**** Exercise data ****

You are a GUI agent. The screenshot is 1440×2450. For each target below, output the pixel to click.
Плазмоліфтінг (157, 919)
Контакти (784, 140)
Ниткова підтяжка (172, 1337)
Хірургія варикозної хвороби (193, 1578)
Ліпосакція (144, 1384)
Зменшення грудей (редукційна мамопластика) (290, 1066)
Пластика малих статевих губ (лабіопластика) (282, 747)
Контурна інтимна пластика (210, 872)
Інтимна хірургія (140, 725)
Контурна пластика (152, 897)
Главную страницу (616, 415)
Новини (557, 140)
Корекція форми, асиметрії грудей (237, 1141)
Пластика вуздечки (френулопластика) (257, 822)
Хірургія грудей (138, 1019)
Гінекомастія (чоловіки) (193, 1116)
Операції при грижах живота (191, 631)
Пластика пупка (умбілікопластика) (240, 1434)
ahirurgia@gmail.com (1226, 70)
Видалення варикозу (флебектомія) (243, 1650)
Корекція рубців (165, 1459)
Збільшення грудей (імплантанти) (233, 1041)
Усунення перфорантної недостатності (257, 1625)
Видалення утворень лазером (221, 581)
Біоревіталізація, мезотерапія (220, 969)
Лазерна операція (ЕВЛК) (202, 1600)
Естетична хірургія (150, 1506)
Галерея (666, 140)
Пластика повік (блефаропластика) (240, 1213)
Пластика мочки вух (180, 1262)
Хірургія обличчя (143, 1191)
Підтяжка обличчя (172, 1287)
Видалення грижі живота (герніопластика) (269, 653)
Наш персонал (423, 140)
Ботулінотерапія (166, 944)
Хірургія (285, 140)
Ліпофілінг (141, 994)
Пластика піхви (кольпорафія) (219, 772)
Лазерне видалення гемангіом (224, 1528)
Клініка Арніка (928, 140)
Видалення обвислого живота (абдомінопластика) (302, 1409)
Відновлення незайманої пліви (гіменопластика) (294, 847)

****

What you will do
Copy the records above exactly, starting at the line that contains "Пластика піхви (кольпорафія) (219, 772)" and ending at the last line, and leave out all earlier lines.

Expected answer
Пластика піхви (кольпорафія) (219, 772)
Лазерне видалення гемангіом (224, 1528)
Клініка Арніка (928, 140)
Видалення обвислого живота (абдомінопластика) (302, 1409)
Відновлення незайманої пліви (гіменопластика) (294, 847)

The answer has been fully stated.